Railroad strike looms over holidays after major union rejects deal
An influential railroad worker union rejected a Biden-brokered labor deal Monday morning, raising the prospect of a strike before the holidays.
Why it matters: The deal's failure is a setback for the White House, which brokered and sold it as a big win in September.
Driving the news: SMART Transportation Division, the union that represents rail conductors, voted against the deal. The rail workers can strike after Dec. 9 if the two sides don't reach an agreement.
- After that date, a strike could happen at any moment — unless lawmakers step in to implement a cooling-off period or even force the workers to accept a deal.
- "Our expectation is that no matter what happens, Congress is still going to need to step in," said Scott Jensen, director of issue communications, at the American Chemistry Council. It's one of many trade groups sounding alarms about the possibility of a shutdown.
Between the lines: The contract was brokered by union leadership and they had a tough time selling the deal to rank-and-file members, many of whom are incredibly angry about how they've been treated in recent years — particularly during the pandemic.

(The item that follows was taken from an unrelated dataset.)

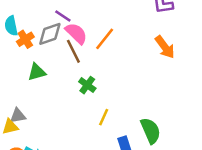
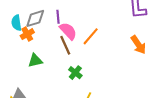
purple line: (63, 16) -> (58, 17), turned 48
gray diamond: (50, 34) -> (35, 18), moved

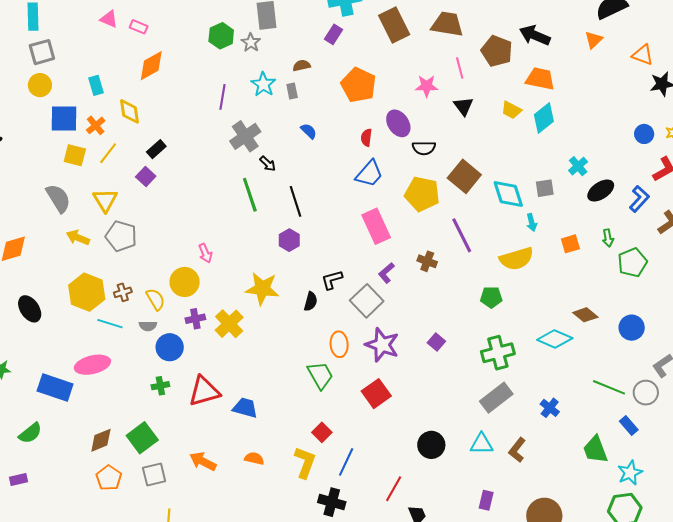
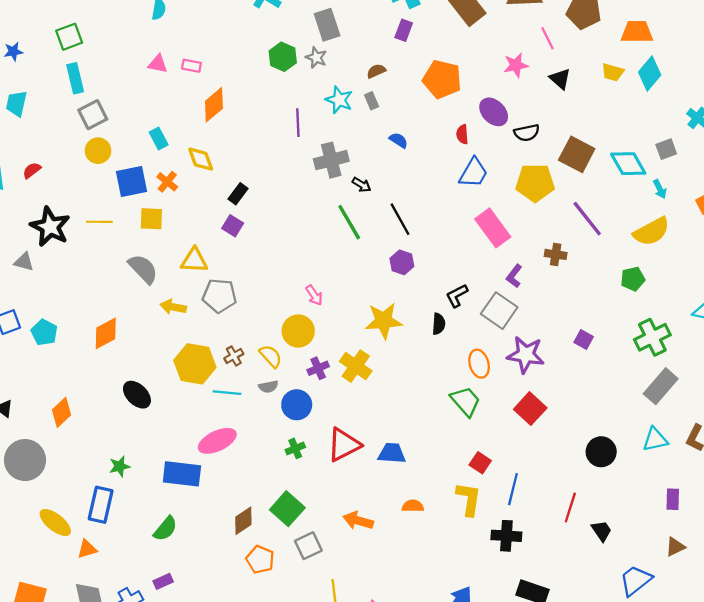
gray cross: (245, 136) -> (331, 160), turned 32
yellow line: (108, 153) -> (99, 222), moved, turned 65
yellow triangle: (105, 200) -> (194, 260), turned -44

- Union leaders trying to sell the deal to members have gotten a lot more blowback than they were expecting, in part due to a worker group — unaffiliated with these organized unions — that's been pushing hard against the deal.

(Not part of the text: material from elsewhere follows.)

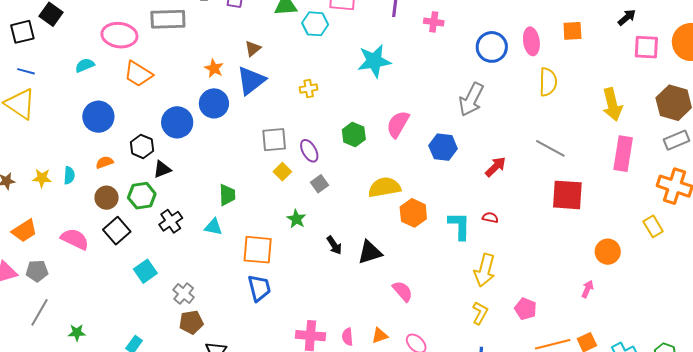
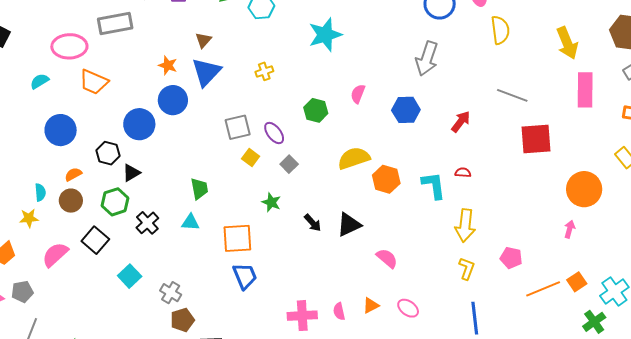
pink semicircle: (398, 124) -> (358, 94), size x0.7
yellow star: (42, 178) -> (29, 218), moved
brown circle: (107, 198) -> (71, 201), moved
pink semicircle: (75, 239) -> (55, 255), turned -60
orange circle: (608, 252) -> (584, 189), size x1.4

- Unlike in a lot of labor deals, pay isn't the main sticking point. It's work-life benefits — particularly sick leave.
- "We were somewhat surprised," when members voted no, said Peter Kennedy, director of strategic coordination research at BMWED, the third-largest union, which voted down the contract in October.
- "This is the best pay package I've seen in my career," said Kennedy, a near-20-year rail veteran. "If employees are willing to vote that down because of the lack of paid sick time, that tells you something."
The big picture: Any disruption to freight rail service would be a blow to the supply chain recovery and the economy.
- A long-lasting strike — not an impossibility — could even tip the country into recession, according to the Chemistry Council. The group projects that a month-long strike would pull close to $160 billion out of the economy, and lead to a 1% decline in GDP.
More possible and also worrying: As the December deadline creeps closer, the freight rail companies will start shutting down certain shipments — of hazardous chemicals, say — ahead of a potential strike.
- For example, in the run-up to the labor deal brokered in September, the rail companies stopped shipments of all hazardous chemicals — that meant a drop of nearly 2,000 carloads of chemical shipments for just one week in September.
- Those chemicals find their way into some critical everyday necessities — chlorine, used to keep drinking water clean, as well as ethanol and ammonia, used for fertilizer.
What to watch: Businesses are prepping for disruptions, says Jess Dankert, vice president of supply chain for the Retail Industry Leaders Association. That's when you'll start seeing cargo get backed up at the ports, for example.
- One reassuring note: Retailers are stocked for the holidays, she says. "We will still have Christmas this year."
Editor's note: This article has been updated with new details throughout.